**Task inputs**:

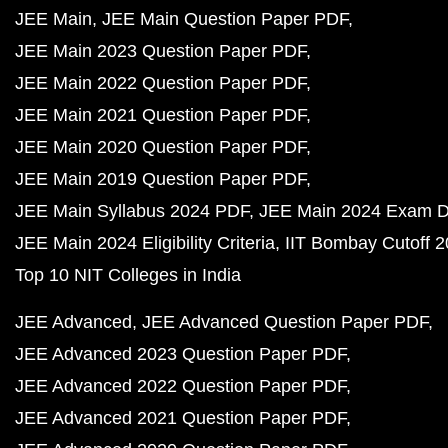
JEE Main
JEE Main Question Paper PDF
JEE Main 2023 Question Paper PDF
JEE Main 2022 Question Paper PDF
JEE Main 2021 Question Paper PDF
JEE Main 2020 Question Paper PDF
JEE Main 2019 Question Paper PDF
JEE Main Syllabus 2024 PDF
JEE Main 2024 Exam D
JEE Main 2024 Eligibility Criteria
IIT Bombay Cutoff 
Top 10 NIT Colleges in India
JEE Advanced
JEE Advanced Question Paper PDF
JEE Advanced 2023 Question Paper PDF
JEE Advanced 2022 Question Paper PDF
JEE Advanced 2021 Question Paper PDF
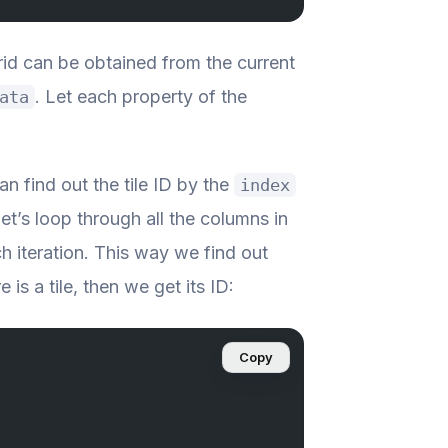
grid can be obtained from the current
. Let each property of the
ata
an find out the tile ID by the
index
et’s loop through all the columns in
h iteration. This way we find out
e is a tile, then we get its ID:
Copy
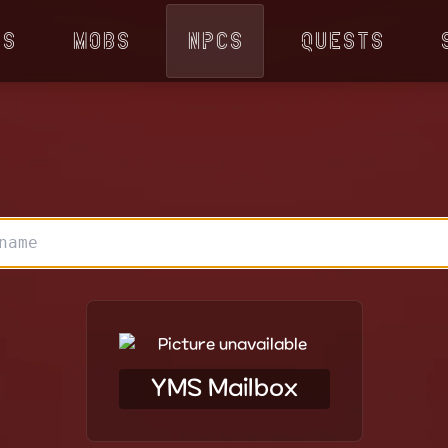
ps
Mobs
NPCs
Quests
YMS Mailbox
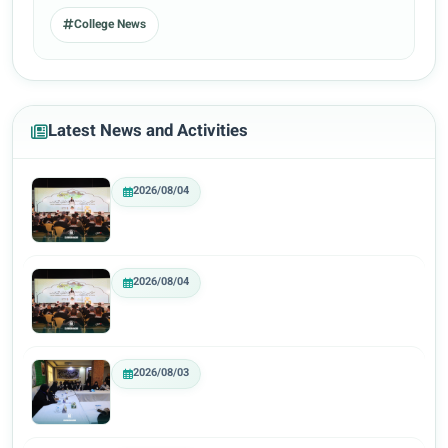
College News
Latest News and Activities
2026/08/04
2026/08/04
2026/08/03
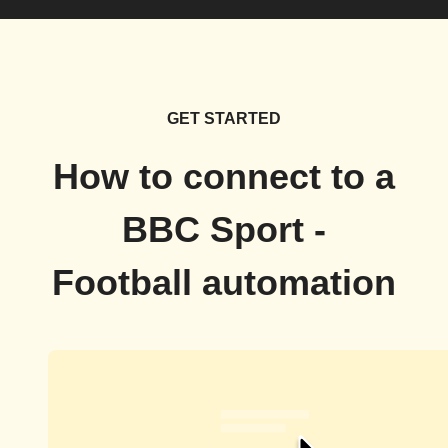
GET STARTED
How to connect to a
BBC Sport -
Football automation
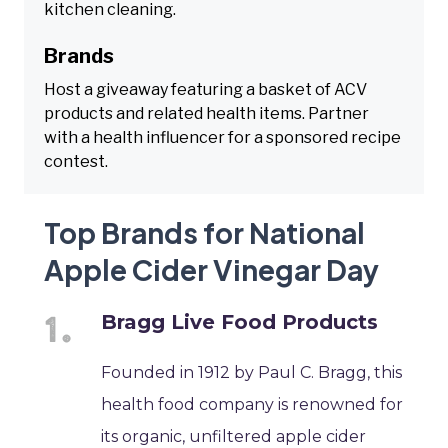
kitchen cleaning.
Brands
Host a giveaway featuring a basket of ACV
products and related health items. Partner
with a health influencer for a sponsored recipe
contest.
Top Brands for National
Apple Cider Vinegar Day
Bragg Live Food Products
Founded in 1912 by Paul C. Bragg, this
health food company is renowned for
its organic, unfiltered apple cider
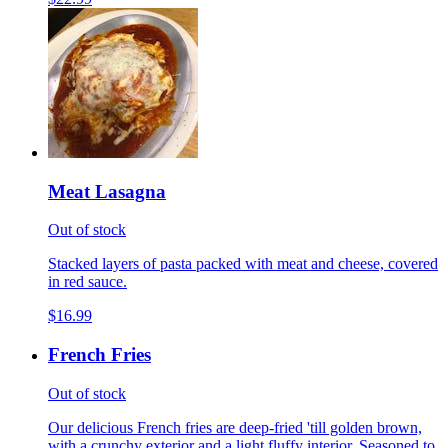
Meat Lasagna
Out of stock
Stacked layers of pasta packed with meat and cheese, covered
in red sauce.
$16.99
French Fries
Out of stock
Our delicious French fries are deep-fried 'till golden brown,
with a crunchy exterior and a light fluffy interior. Seasoned to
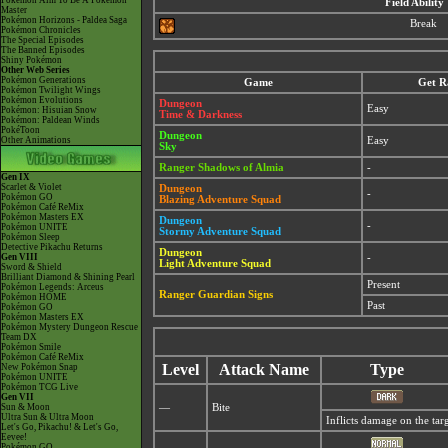
Pokémon Aim To Be A Pokémon
Field Ability
Master
Pokémon Horizons - Paldea Saga
Break
Pokémon Chronicles
The Special Episodes
The Banned Episodes
Shiny Pokémon
Other Web Series
Pokémon Generations
Game
Get R
Pokémon Twilight Wings
Pokémon Evolutions
Dungeon
Easy
Pokémon: Hisuian Snow
Time & Darkness
Pokémon: Paldean Winds
PokéToon
Dungeon
Other Animations
Easy
Sky
Ranger Shadows of Almia
-
Gen IX
Scarlet & Violet
Dungeon
-
Pokémon GO
Blazing Adventure Squad
Pokémon Café ReMix
Pokémon Masters EX
Dungeon
-
Pokémon UNITE
Stormy Adventure Squad
Pokémon Sleep
Detective Pikachu Returns
Dungeon
Gen VIII
-
Light Adventure Squad
Sword & Shield
Brilliant Diamond & Shining Pearl
Present
Pokémon Legends: Arceus
Ranger Guardian Signs
Pokémon HOME
Past
Pokémon GO
Pokémon Masters EX
Pokémon Mystery Dungeon Rescue
Team DX
Pokémon Smile
Pokémon Café ReMix
Level
Attack Name
Type
New Pokémon Snap
Pokémon UNITE
Pokémon TCG Live
Gen VII
Sun & Moon
—
Bite
Ultra Sun & Ultra Moon
Inflicts damage on the targ
Let's Go, Pikachu! & Let's Go,
Eevee!
Pokémon GO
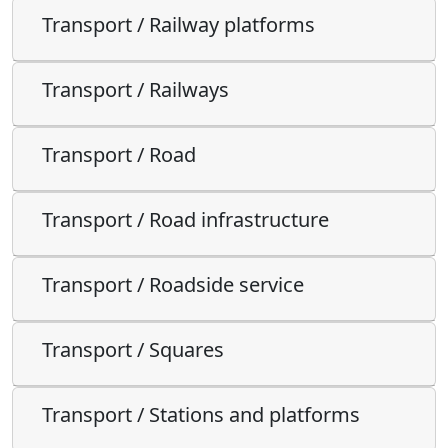
Transport / Railway platforms
Transport / Railways
Transport / Road
Transport / Road infrastructure
Transport / Roadside service
Transport / Squares
Transport / Stations and platforms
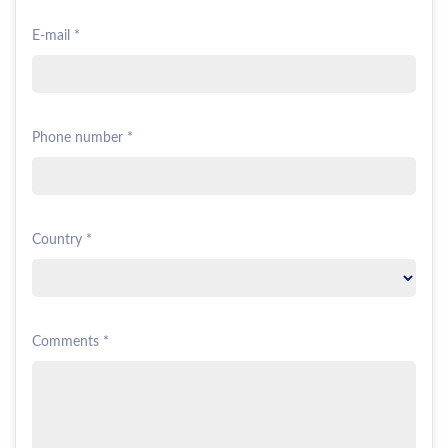
E-mail *
Phone number *
Country *
Comments *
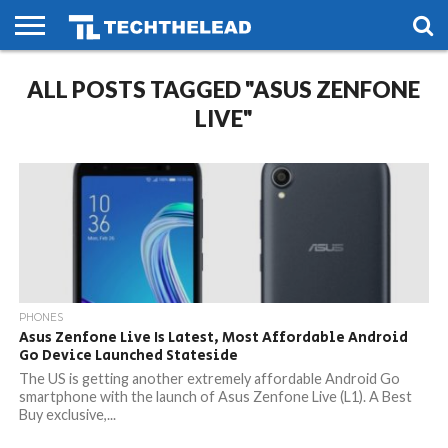
HOME
ALL POSTS TAGGED "ASUS ZENFONE
PHONES
SMART
GAMING
SOCIAL
FUTURE
LIFE
LIVE"
PHONES
Asus Zenfone Live Is Latest, Most Affordable Android
Go Device Launched Stateside
The US is getting another extremely affordable Android Go
smartphone with the launch of Asus Zenfone Live (L1). A Best
Buy exclusive,...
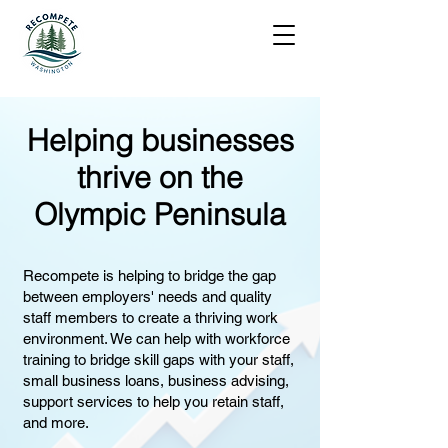
Helping businesses
thrive on the
Olympic Peninsula
Recompete is helping to bridge the gap
between employers' needs and quality
staff members to create a thriving work
environment. We can help with workforce
training to bridge skill gaps with your staff,
small business loans, business advising,
support services to help you retain staff,
and more.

**Your task**:
Output exactly the span of lines from the top of the listing through the line holding "JEE Main 2024 Exam D", and leave every picture out.

**Expected answer**:
JEE Main
JEE Main Question Paper PDF
JEE Main 2023 Question Paper PDF
JEE Main 2022 Question Paper PDF
JEE Main 2021 Question Paper PDF
JEE Main 2020 Question Paper PDF
JEE Main 2019 Question Paper PDF
JEE Main Syllabus 2024 PDF
JEE Main 2024 Exam D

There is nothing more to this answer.